このところ、何かがおかしいと感じている。何かが決定的に足りないと感じている。――足りないのは「わたし」というよりも、「世界」である。さらにいえば、「世界」というよりも、「わたしの思考する世界」である。蛮勇をふるって、さらなる厳密さを期して言うならば、「世界がわたしを思考させる、そのあり方」がおかしいのである。わたしの知っているあらゆる思考が、思考自身に対して、何かが足りないと言っているのである。
ネーションが、ある種の多様体であることを、わたしは理解しつつある。ネーション。それは、リーマンが初めて思考し、そしてフッサールが、さらにベルグソンが思考を付与したある《持続的な多様体》である。だから、ネーションとは何か、というヘーゲル流の科学的な問いは、意味をなさない。ドゥルーズやフーコーにならって、ネーションはいかに働いているのか、と問わねばならない。そう、ドゥルーズやフーコー、彼らは、ネーションの織りなす「世界」に対する決定的な一歩を踏み出したのである。
ネーションは、われわれが思っている以上に、世界についての思考である。たしかに、ネーションは、世界という語に対する国家的なものを指す言葉であるはずなのだが、にもかかわらず、けっして、一つの国家の内部に納まってしまうような特殊な思考ではない。そのことを初めて示したのは、ヘーゲルであり、ついでフッサールだが、世界についての思考であるにもかかわらず、それはひとつの世界を、すなわち、閉ざされた世界についての思考である。すなわち、開かれてありながら、その実、閉じている。しかし、実際には、ネーションが閉ざされた世界についての思考であると語るとき、すでにネーションを取り逃がしている。逆に、ネーションは、閉じていないと言ったとしても、ネーションを取り逃している。だから、ネーション以外の何かを考えようとしても、そうした思考が、ネーションを出ているとは言えない場合がほとんどなのである。おそらく、わたしは一歩もネーションを出ていない。

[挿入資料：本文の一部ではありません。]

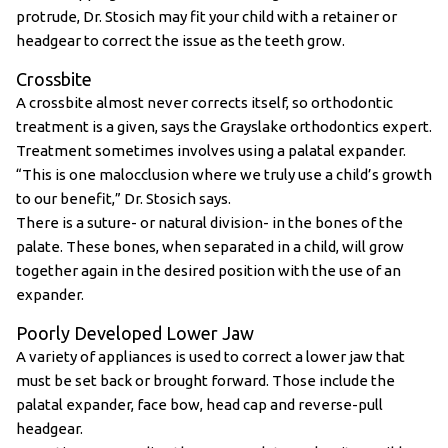
protrude, Dr. Stosich may fit your child with a retainer or
headgear to correct the issue as the teeth grow.
Crossbite
A crossbite almost never corrects itself, so orthodontic
treatment is a given, says the Grayslake orthodontics expert.
Treatment sometimes involves using a palatal expander.
“This is one malocclusion where we truly use a child’s growth
to our benefit,” Dr. Stosich says.
There is a suture- or natural division- in the bones of the
palate. These bones, when separated in a child, will grow
together again in the desired position with the use of an
expander.
Poorly Developed Lower Jaw
A variety of appliances is used to correct a lower jaw that
must be set back or brought forward. Those include the
palatal expander, face bow, head cap and reverse-pull
headgear.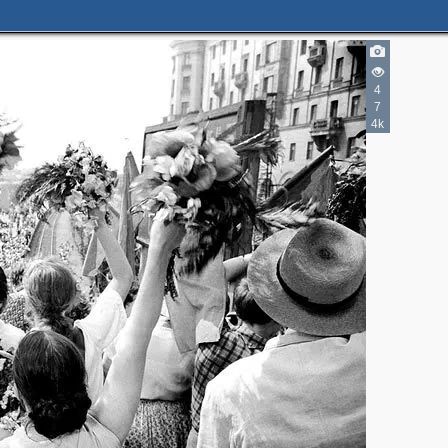
4
7
4k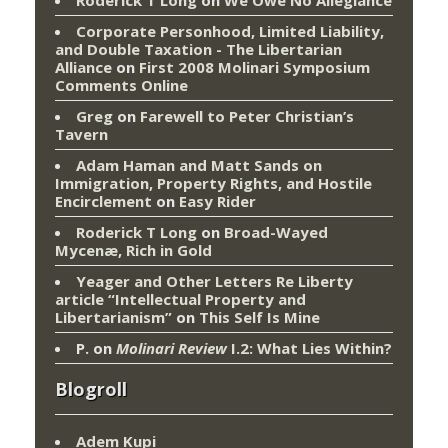
Corporate Personhood, Limited Liability,
and Double Taxation - The Libertarian
Alliance
on
First 2008 Molinari Symposium
Comments Online
Greg
on
Farewell to Peter Christian’s
Tavern
Adam Haman and Matt Sands on
Immigration, Property Rights, and Hostile
Encirclement
on
Easy Rider
Roderick T Long
on
Broad-Wayed
Mycenæ, Rich in Gold
Yeager and Other Letters Re Liberty
article “Intellectual Property and
Libertarianism”
on
This Self Is Mine
P.
on
Molinari Review
I.2: What Lies Within?
Blogroll
Adem Kupi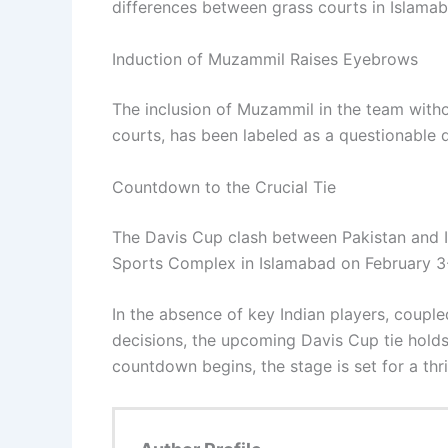
differences between grass courts in Islama
Induction of Muzammil Raises Eyebrows
The inclusion of Muzammil in the team withou
courts, has been labeled as a questionable
Countdown to the Crucial Tie
The Davis Cup clash between Pakistan and In
Sports Complex in Islamabad on February 3
In the absence of key Indian players, couple
decisions, the upcoming Davis Cup tie holds
countdown begins, the stage is set for a thri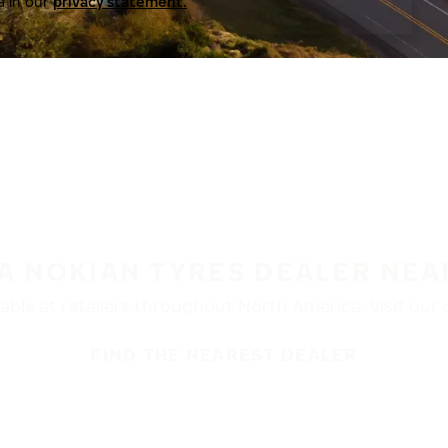
a in our
privacy statement.
 A NOKIAN TYRES DEALER NEA
ble at retailers throughout North America. Visit our de
FIND THE NEAREST DEALER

だが、そう言ったとき、ただちに思い当たるのは、すでに、われわれはネーションを飛び出しているのではないか、ということだ。否、飛び出してはいない。歴史は、つねに無意識という名の地下水路を走っている。そして、この地下水路から汚水をくみ上げ浄化する、その行為をも含めて、われわれはそれを総体として歴史と名付けている。われわれが口にするのは、いつも、多かれ少なかれ浄化された水だけであり、汚水をそのまま飲むことなどできはしない。浄化された神話のような水を口にしながら、われわれは、知らずナショナリストとなる。糞尿の混じった致死性の水を飲むことなど、できはしない。本当の歴史家は、多かれ少なかれ、スカトロジストであり、あるいはいつもクズを拾って歩く物乞いである。彼らはネーションを身をもって体験しており、しかも同時に、ネーションの外に飛び出している。歴史家を忘却の彼方へと押しやることで、ネーションから飛び出した気になっている者がいるとしたら、しあわせなことだと思う。だが、そのとき、彼は確実にナショナリストの顔貌をまとう。ひっそりと、自分でも気づかぬうちに。――そうだろうか? もうネーションなど古びた思考なのだろうか? だとしたら、そのとき、歴史はどうなるのだろう?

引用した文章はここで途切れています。